Tentatively, we'll start with an overview of different types of disasters from a Scholastic resource I have a class set of, Storyworks Text Set - Disaster and Survival. Students will then pick a specific disaster to research and create a short presentation on. Because we are environmental school, I push students to look at the environmental impact of the disaster just as much as the impact on humans. Last year, the first readings we did were a pair of poems about Hurricane Katrina that I then paired with a great spoken word/documentary. My students this year should have some background knowledge on Hurricane Katrina from reading the novel Ninth Ward by Jewell Parker Rhodes last year. I have a short play from Scholastic about the hurricane that I would love to be able to do again; I did it two years ago, but not last year with the whole hybrid situation. 
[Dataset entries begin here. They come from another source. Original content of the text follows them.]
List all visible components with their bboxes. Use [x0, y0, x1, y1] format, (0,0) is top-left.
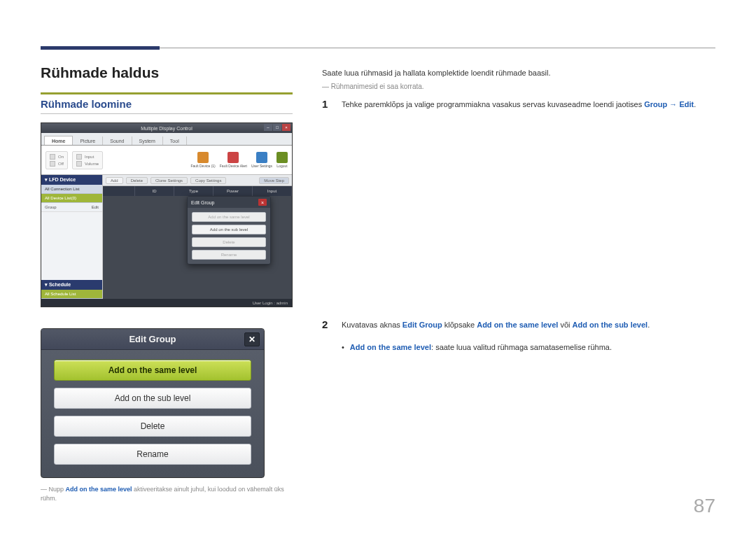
input-icon[interactable]: [76, 154, 82, 160]
sidebar-group-label: Group: [45, 205, 57, 209]
label-off: Off: [58, 162, 64, 166]
logout-icon: [276, 152, 288, 163]
window-maximize-icon[interactable]: □: [273, 124, 281, 131]
bullet-desc: : saate luua valitud rühmaga samatasemel…: [431, 343, 612, 351]
note-line: ― Rühmanimesid ei saa korrata.: [322, 83, 715, 90]
add-button[interactable]: Add: [106, 177, 123, 184]
step2-after: .: [648, 321, 650, 329]
sidebar-all-schedule[interactable]: All Schedule List: [41, 290, 102, 299]
modal-delete-button[interactable]: Delete: [192, 237, 266, 247]
screenshot-mdc-app: Multiple Display Control – □ × Home Pict…: [41, 122, 293, 307]
tab-sound[interactable]: Sound: [103, 136, 132, 145]
th-id: ID: [135, 186, 174, 196]
power-on-icon[interactable]: [50, 154, 55, 160]
main-panel: Add Delete Clone Settings Copy Settings …: [103, 175, 292, 299]
rename-button-large[interactable]: Rename: [54, 444, 251, 465]
fault-device-button[interactable]: Fault Device (1): [191, 152, 216, 168]
fault-alert-button[interactable]: Fault Device Alert: [220, 152, 247, 168]
step2-mid1: klõpsake: [442, 321, 477, 329]
table-header: ID Type Power Input: [103, 186, 292, 196]
page-number: 87: [694, 495, 715, 517]
step1-after: .: [694, 100, 696, 108]
sidebar-header-lfd[interactable]: ▾ LFD Device: [41, 175, 102, 185]
dialog-close-icon[interactable]: ✕: [244, 332, 260, 346]
dialog-title: Edit Group: [129, 334, 176, 344]
step-2: 2 Kuvatavas aknas Edit Group klõpsake Ad…: [322, 319, 715, 331]
step1-group-link: Group: [644, 100, 667, 108]
delete-button[interactable]: Delete: [126, 177, 148, 184]
bullet-dot: •: [342, 343, 344, 351]
modal-titlebar: Edit Group ×: [188, 197, 270, 208]
footnote-dash: ―: [41, 486, 47, 493]
section-heading: Rühmade loomine: [41, 92, 293, 114]
volume-icon[interactable]: [76, 161, 82, 167]
modal-rename-button[interactable]: Rename: [192, 250, 266, 260]
step1-edit-link: Edit: [679, 100, 694, 108]
window-minimize-icon[interactable]: –: [264, 124, 272, 131]
sidebar-all-device[interactable]: All Device List(0): [41, 194, 102, 203]
footnote: ― Nupp Add on the same level aktiveerita…: [41, 485, 293, 503]
step2-editgroup: Edit Group: [402, 321, 442, 329]
tab-tool[interactable]: Tool: [163, 136, 187, 145]
move-step-button[interactable]: Move Step: [259, 177, 289, 184]
add-sub-level-button[interactable]: Add on the sub level: [54, 388, 251, 409]
th-input: Input: [253, 186, 292, 196]
toolgroup-power: On Off: [46, 151, 68, 169]
sidebar-group-row: Group Edit: [41, 203, 102, 212]
logout-label: Logout: [276, 164, 287, 168]
tab-home[interactable]: Home: [44, 136, 73, 145]
copy-settings-button[interactable]: Copy Settings: [190, 177, 226, 184]
ribbon-toolbar: On Off Input Volume Fault Device (1) Fau…: [41, 146, 292, 175]
step1-arrow: →: [667, 100, 679, 108]
status-bar: User Login : admin: [41, 299, 292, 307]
step1-text: Tehke paremklõps ja valige programmiakna…: [342, 100, 644, 108]
sidebar: ▾ LFD Device All Connection List All Dev…: [41, 175, 103, 299]
step2-addsub: Add on the sub level: [573, 321, 648, 329]
page-heading: Rühmade haldus: [41, 64, 293, 81]
window-close-icon[interactable]: ×: [282, 124, 290, 131]
delete-button-large[interactable]: Delete: [54, 416, 251, 437]
step-number: 2: [322, 319, 332, 330]
label-input: Input: [85, 155, 94, 159]
step2-mid2: või: [558, 321, 572, 329]
clone-settings-button[interactable]: Clone Settings: [150, 177, 188, 184]
label-on: On: [58, 155, 64, 159]
fault-device-label: Fault Device (1): [191, 164, 216, 168]
power-off-icon[interactable]: [50, 161, 55, 167]
th-power: Power: [214, 186, 253, 196]
bullet-item: • Add on the same level: saate luua vali…: [342, 343, 715, 351]
modal-add-same-level-button[interactable]: Add on the same level: [192, 212, 266, 222]
modal-add-sub-level-button[interactable]: Add on the sub level: [192, 225, 266, 234]
header-accent: [41, 46, 160, 50]
tab-system[interactable]: System: [132, 136, 163, 145]
sidebar-all-connection[interactable]: All Connection List: [41, 185, 102, 194]
edit-group-modal-small: Edit Group × Add on the same level Add o…: [187, 196, 271, 265]
step2-addsame: Add on the same level: [477, 321, 558, 329]
step-1: 1 Tehke paremklõps ja valige programmiak…: [322, 99, 715, 111]
step2-pre: Kuvatavas aknas: [342, 321, 402, 329]
fault-device-alert-icon: [227, 152, 239, 163]
user-settings-label: User Settings: [251, 164, 272, 168]
dialog-titlebar: Edit Group ✕: [41, 329, 264, 350]
modal-close-icon[interactable]: ×: [258, 199, 267, 206]
sidebar-edit-link[interactable]: Edit: [92, 205, 99, 209]
tab-picture[interactable]: Picture: [73, 136, 103, 145]
toolgroup-input: Input Volume: [72, 151, 103, 169]
th-blank: [103, 186, 135, 196]
sidebar-header-schedule[interactable]: ▾ Schedule: [41, 280, 102, 290]
intro-text: Saate luua rühmasid ja hallata komplekti…: [322, 69, 715, 77]
app-title: Multiple Display Control: [141, 126, 192, 131]
app-titlebar: Multiple Display Control – □ ×: [41, 123, 292, 133]
action-row: Add Delete Clone Settings Copy Settings …: [103, 175, 292, 186]
user-settings-button[interactable]: User Settings: [251, 152, 272, 168]
label-volume: Volume: [85, 162, 99, 166]
footnote-bold: Add on the same level: [66, 486, 132, 493]
logout-button[interactable]: Logout: [276, 152, 288, 168]
step-number: 1: [322, 99, 332, 109]
add-same-level-button[interactable]: Add on the same level: [54, 360, 251, 381]
fault-device-icon: [197, 152, 209, 163]
note-dash: ―: [322, 83, 329, 90]
note-text: Rühmanimesid ei saa korrata.: [331, 83, 424, 90]
user-settings-icon: [256, 152, 267, 163]
footnote-pre: Nupp: [49, 486, 66, 493]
Besides reviewing my plans for my final unit of the year, I also need to look at what other grammar and writing skills I would like to cover as the year is winding down. We're working with pronouns right now and I'd like to circle back to subjects and verbs, which is one of the first ideas we started the year with when we worked on simple sentences. 

What I'm most excited for this month is our March Madness Poetry Tournament. You can read about how I've run the tournament the past two years in this blog post. Also linked within the post is my original bracket and voting Google Forms. I'm working on finalizing a new bracket that moves away from many of the classic poems I originally selected and include a much more contemporary and diverse group of poets. Using poetry is a great way to review skills we covered earlier in the year.

After writing a narrative and and creating infographic, we'll start our "Dealing With Disaster" unit and kick off a March Madness Poetry Tournament.